◆ Exercise prompt: Look below for the line that has "Bonnes adresses (714, 74)". Set down the lines from there through the line that has "DE (286, 20)", exactly as written.

◆ Given records:
....................

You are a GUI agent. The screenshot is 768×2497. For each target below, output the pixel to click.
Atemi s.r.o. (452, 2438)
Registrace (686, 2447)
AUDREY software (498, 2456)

....................

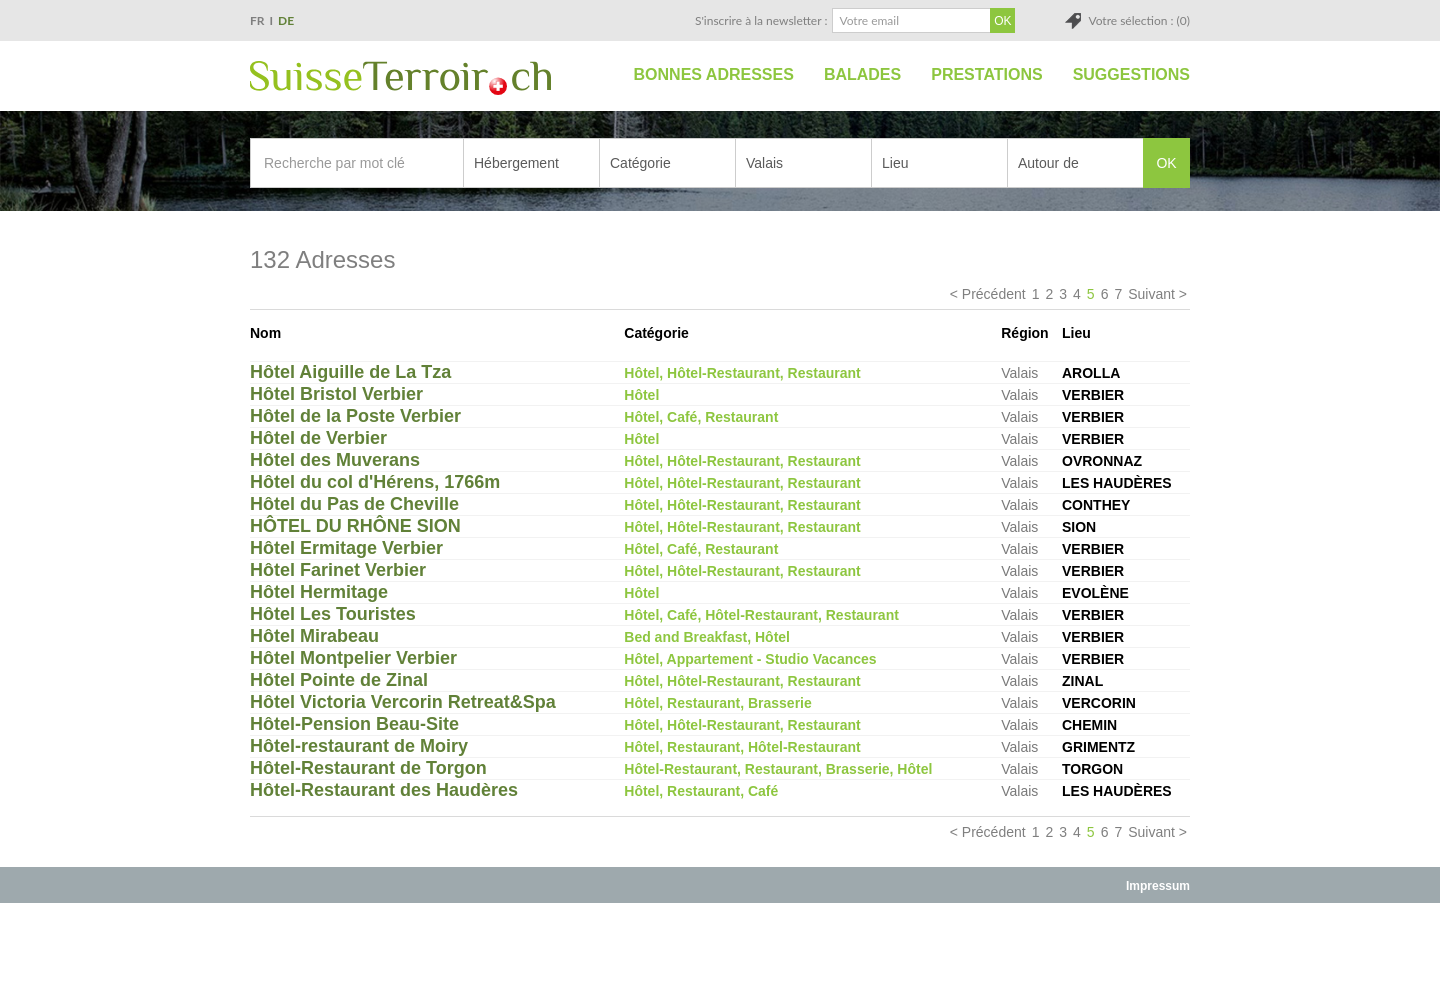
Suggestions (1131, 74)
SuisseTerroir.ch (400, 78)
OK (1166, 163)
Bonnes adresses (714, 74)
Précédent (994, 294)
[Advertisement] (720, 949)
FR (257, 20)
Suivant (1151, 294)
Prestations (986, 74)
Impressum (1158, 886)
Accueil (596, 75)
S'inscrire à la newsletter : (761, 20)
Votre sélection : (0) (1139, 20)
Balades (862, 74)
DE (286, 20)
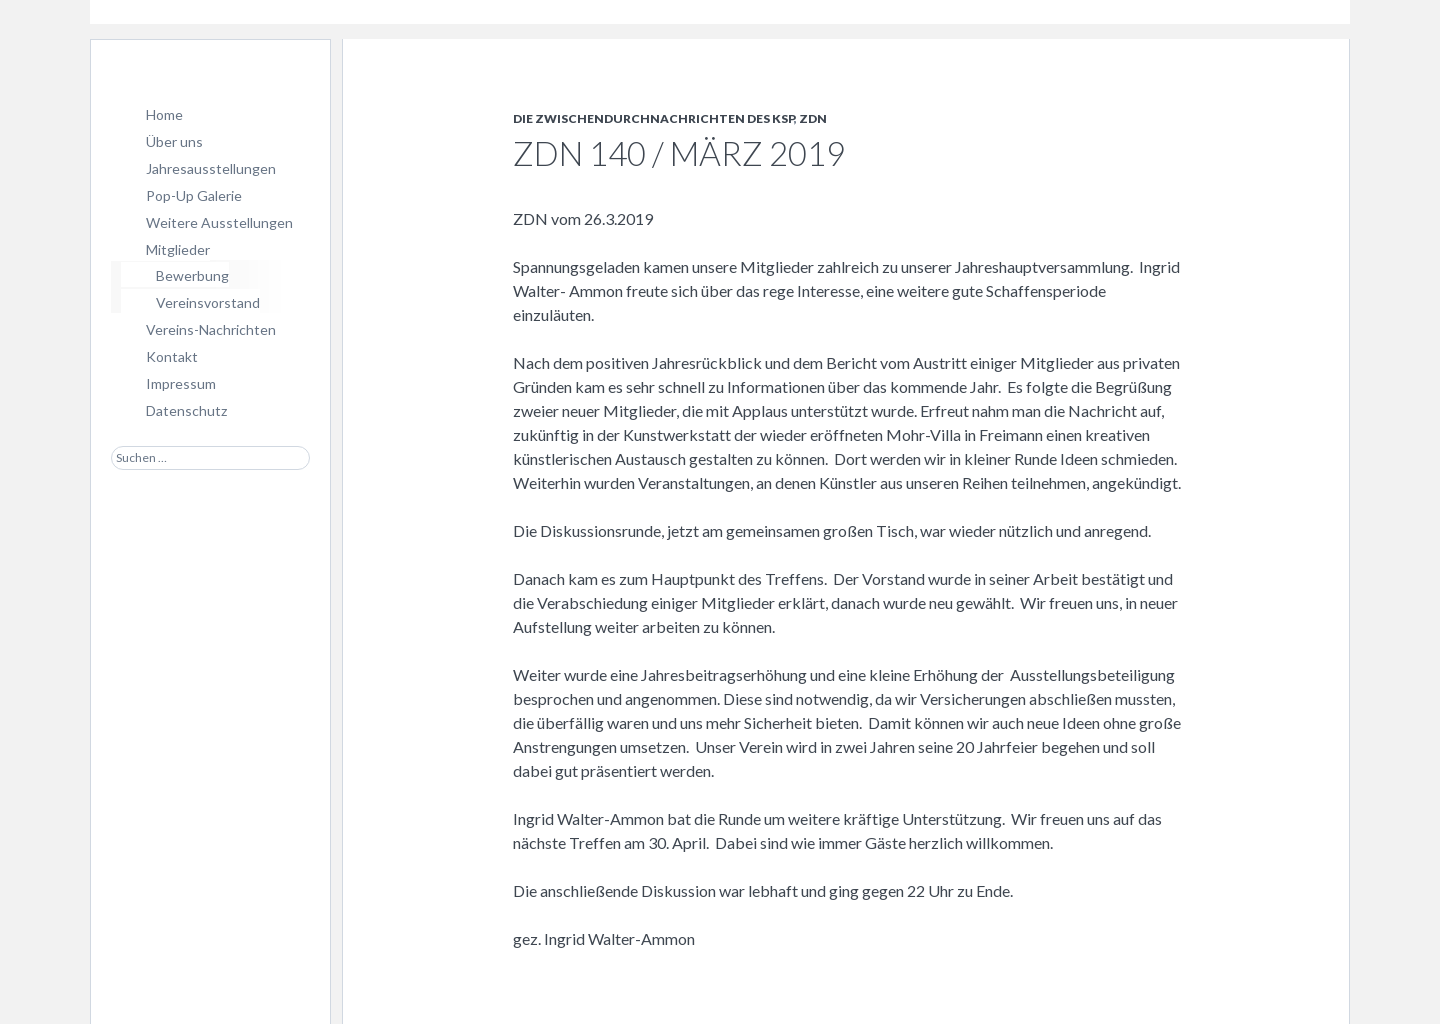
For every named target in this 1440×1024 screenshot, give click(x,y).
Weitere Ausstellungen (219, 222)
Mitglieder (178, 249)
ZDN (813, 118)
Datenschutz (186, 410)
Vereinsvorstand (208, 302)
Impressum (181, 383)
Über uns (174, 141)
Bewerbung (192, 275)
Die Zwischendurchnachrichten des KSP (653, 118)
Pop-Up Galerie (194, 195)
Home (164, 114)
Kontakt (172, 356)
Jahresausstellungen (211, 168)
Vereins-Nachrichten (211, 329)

....................

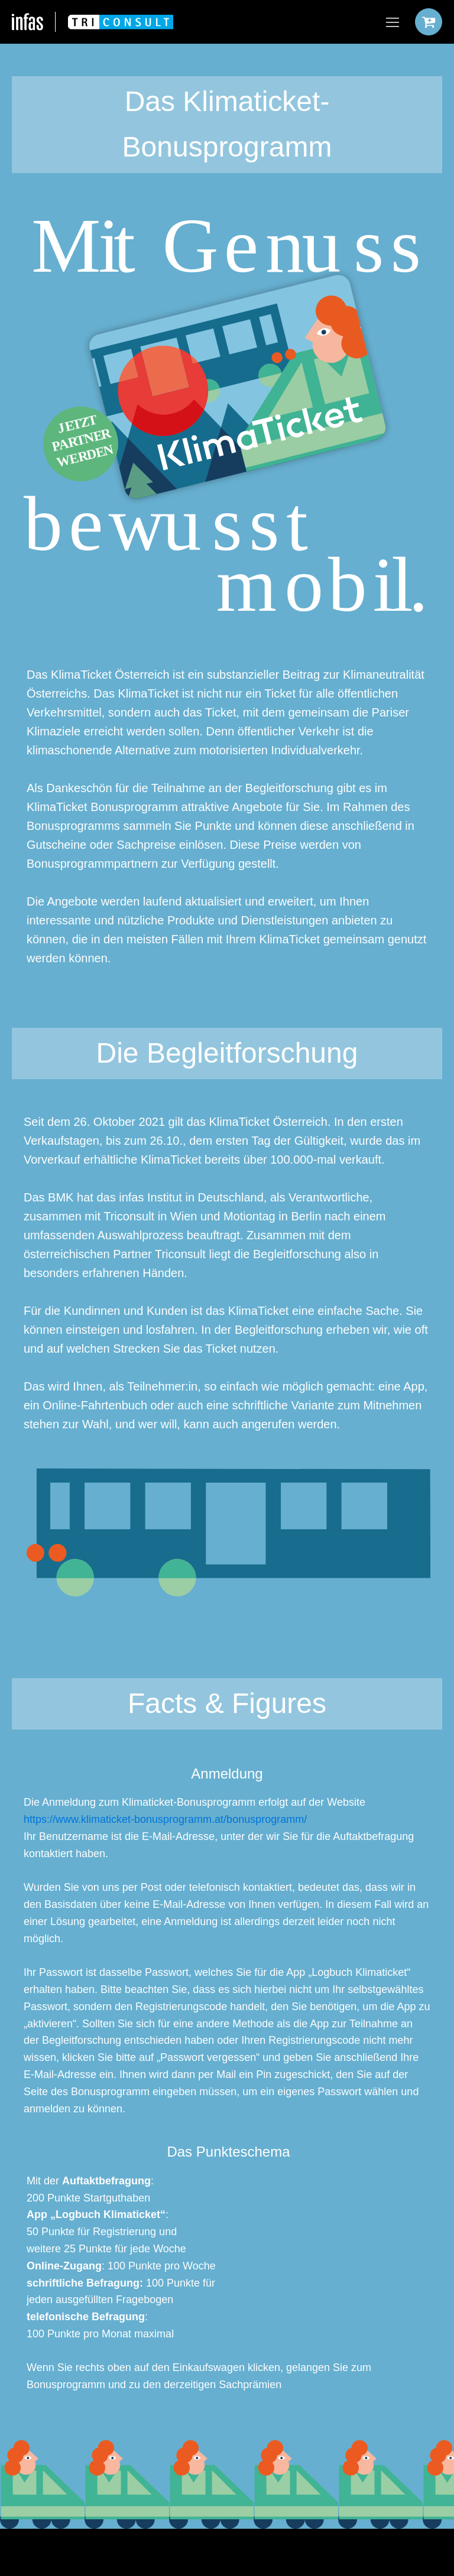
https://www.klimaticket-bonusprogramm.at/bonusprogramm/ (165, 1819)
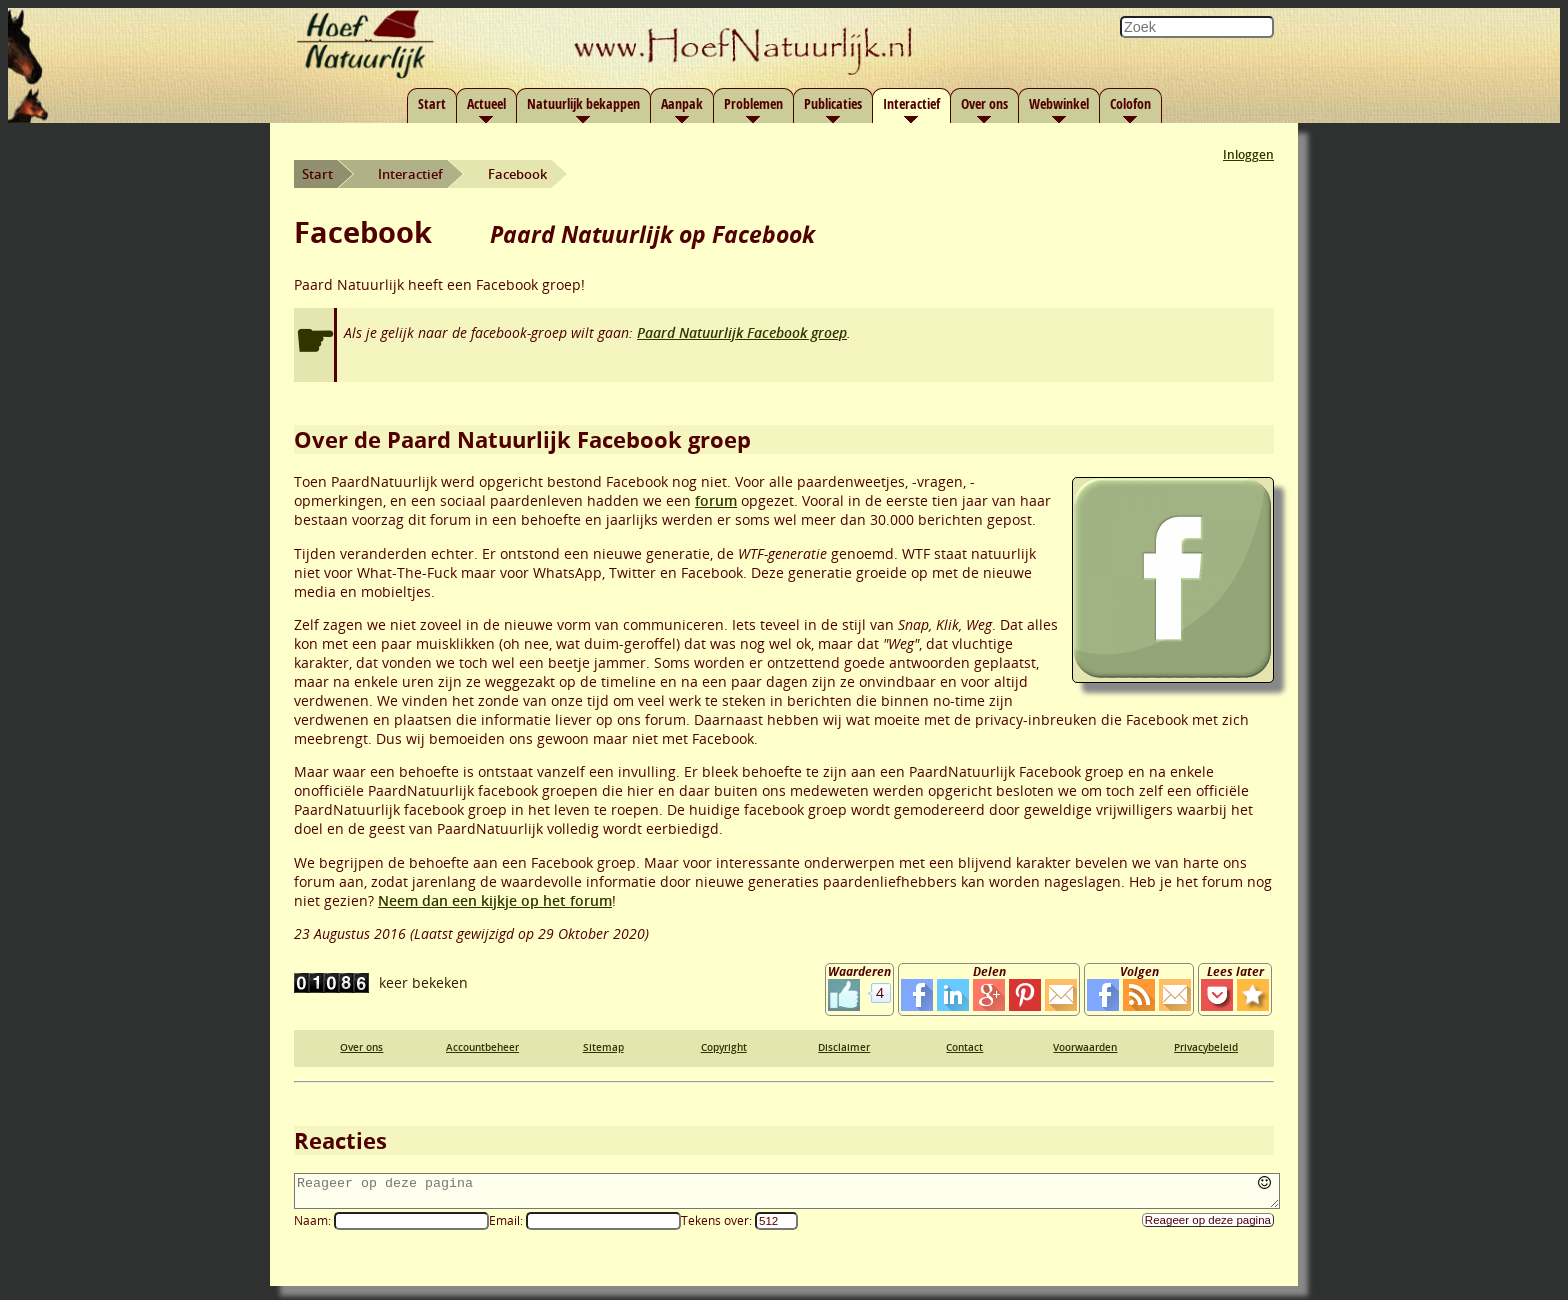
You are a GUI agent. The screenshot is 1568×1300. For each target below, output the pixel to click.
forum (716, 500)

....................

◆ Result of this task:
Bonnes adresses (714, 74)
Précédent (994, 294)
[Advertisement] (720, 949)
FR (257, 20)
Suivant (1151, 294)
Prestations (986, 74)
Impressum (1158, 886)
Accueil (596, 75)
S'inscrire à la newsletter : (761, 20)
Votre sélection : (0) (1139, 20)
Balades (862, 74)
DE (286, 20)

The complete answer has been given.